Event banner
Azure Cognitive Search AMA: Vector search, Azure OpenAI Service, generative apps, plugins & more
Event details
Introduction: This is Adam Koch and Todd Meinershagen from Paycor. We are in technical roles working to help deliver some prototype AI features into our application suite.
Some topics on our team's mind in preparation for the live session:
- Multi-tenancy 1: Are there any formal recommendations on having multi-tenant Cognitive Search-LLM via Azure AI Studio? (beyond having a full instance per tenant)
- Multi-tenancy 2: We are proofing the idea of having multiple indexes in a single cognitive search resource - one for each of our customers.
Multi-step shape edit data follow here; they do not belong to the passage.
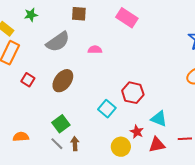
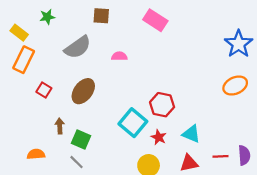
cyan square: (107, 109) -> (133, 123), size x1.4
green square: (61, 124) -> (81, 140), turned -30
red star: (137, 132) -> (159, 137), moved
brown arrow: (75, 144) -> (60, 126), moved

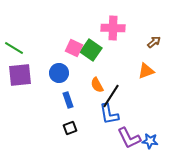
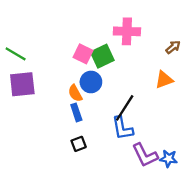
green square: (91, 50) -> (102, 56), turned 30
blue circle: (59, 73) -> (91, 82), moved
orange semicircle: (97, 85) -> (75, 93), moved

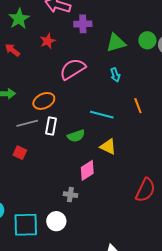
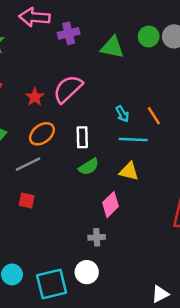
red star: (48, 41) -> (35, 97), moved
green triangle: (116, 43) -> (112, 47), turned 40
cyan arrow: (115, 75) -> (122, 114), moved
cyan line: (102, 115) -> (133, 139), moved
white rectangle: (51, 126) -> (82, 137), moved

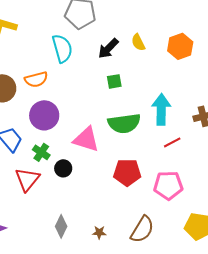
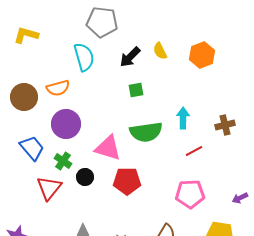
cyan arrow: (161, 109) -> (183, 118), size x0.7
red pentagon: (127, 172) -> (127, 181), moved

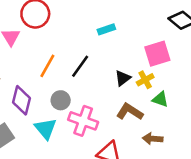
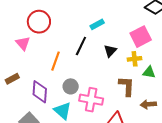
black line: (80, 66) -> (81, 46), moved
black triangle: (123, 78) -> (110, 51), moved
yellow cross: (145, 80) -> (135, 59), turned 32
brown L-shape: (130, 112) -> (127, 86), turned 70

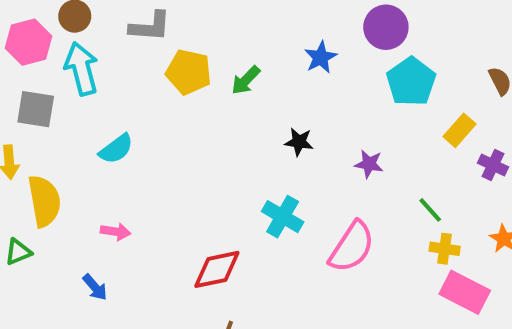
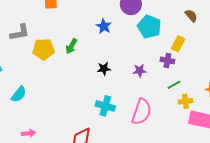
purple cross: (493, 165) -> (167, 60), moved
green line: (430, 210) -> (174, 85), turned -64

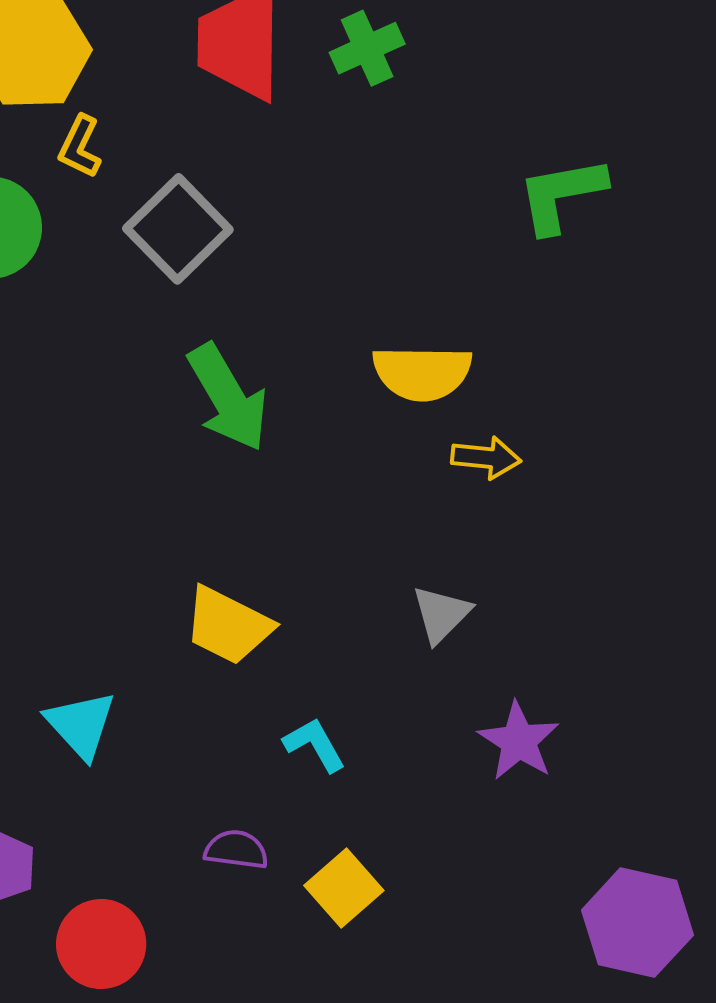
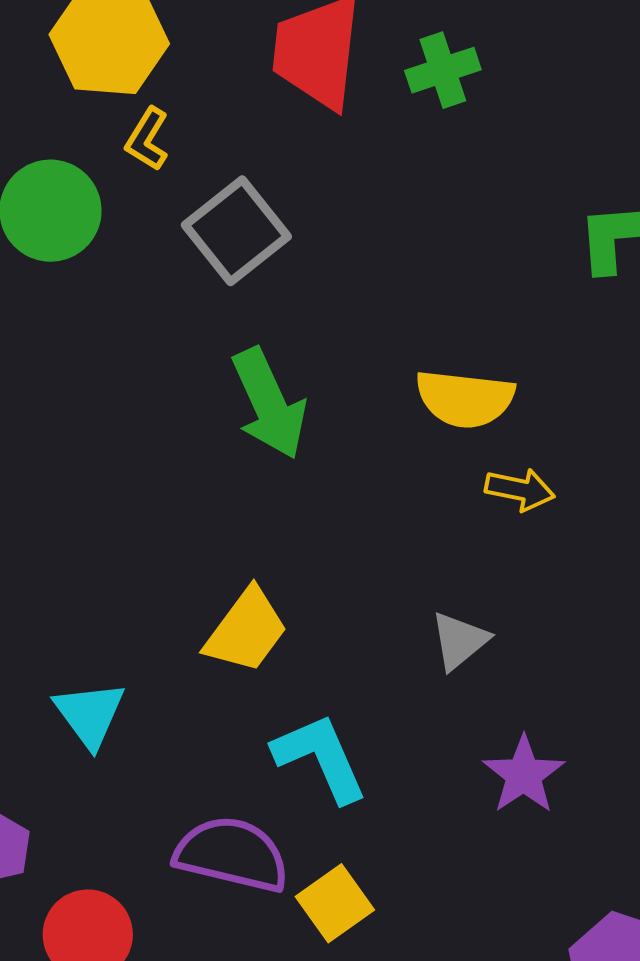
yellow trapezoid: (228, 626) -> (246, 630), turned -86
cyan L-shape: (315, 745) -> (320, 758), size x1.6
purple semicircle: (236, 850) -> (232, 854), size x1.8

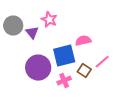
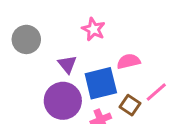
pink star: (49, 20) -> (93, 29), moved
purple triangle: (32, 33) -> (67, 64), moved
We would then have a single LLM that would process the prompt along with the results of the particular index search based on the customer. Are there any limits to the number of indexes within one Search resource? Are there any risks or challenges we should be aware of in using this approach?
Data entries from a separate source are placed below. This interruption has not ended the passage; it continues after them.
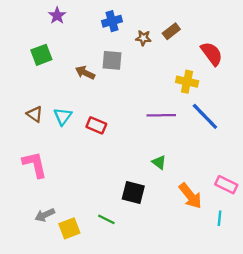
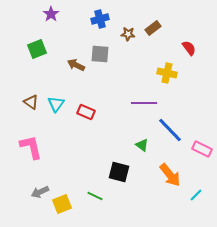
red semicircle: (212, 54) -> (189, 48), size x0.7
blue line: (205, 116) -> (170, 130), moved
pink rectangle: (226, 185) -> (202, 149), moved
cyan line: (220, 218) -> (196, 195), turned 40

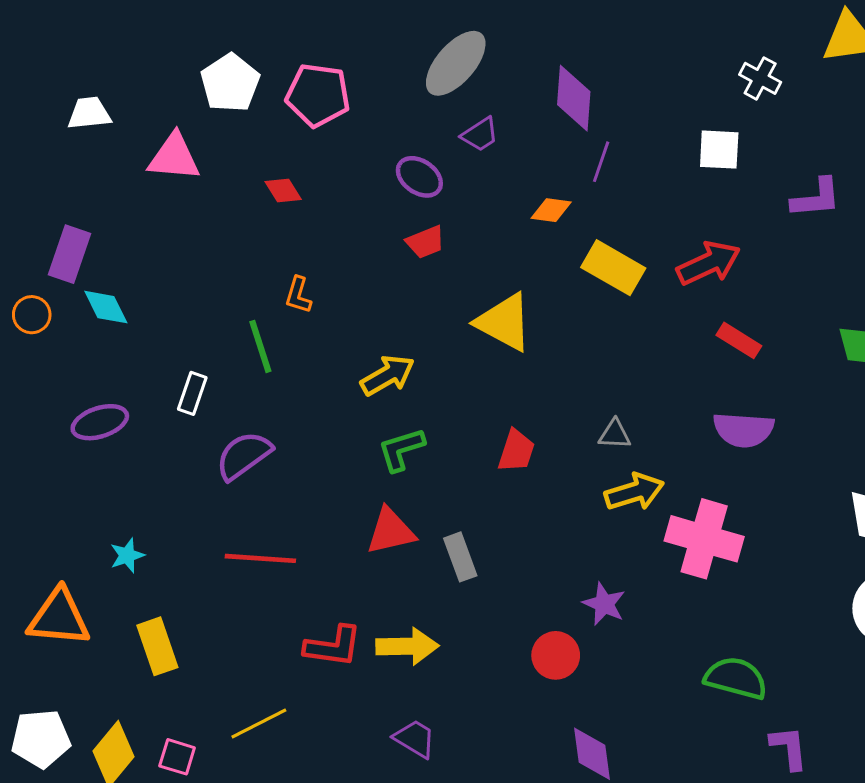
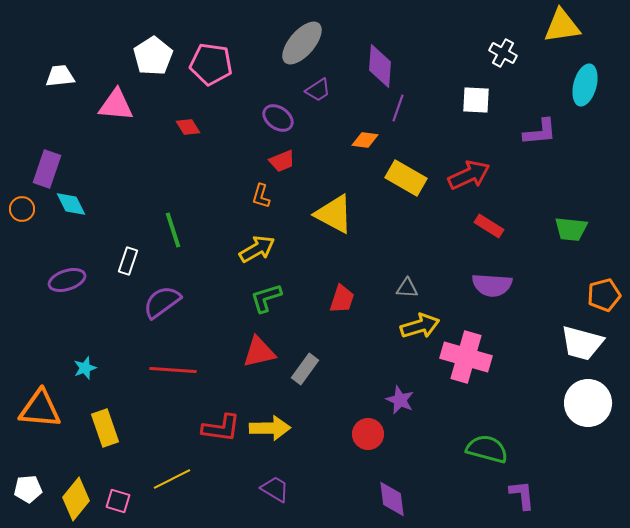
orange L-shape: (298, 295) -> (261, 196), moved
gray rectangle: (460, 557) -> (305, 369), turned 56
white pentagon: (41, 739) -> (28, 489), size x0.7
- In all of the samples, the pattern leverages a Blob Container with documents that are indexed with the index being automatically set up by the Open AI Studio. We are wondering how we would do that from a straight code/automation perspective. What are the commands/sdk that we use to create a new index for a Blob Container that pulls out the correct 5 pieces of metadata?
- Since Azure Cognitive Search can handle databases and json data - Does Search + Azure OpenAI also support pure data from Sql Server or json documents? Or are documents (Word, PDF, etc.) the only items supported in that scenario?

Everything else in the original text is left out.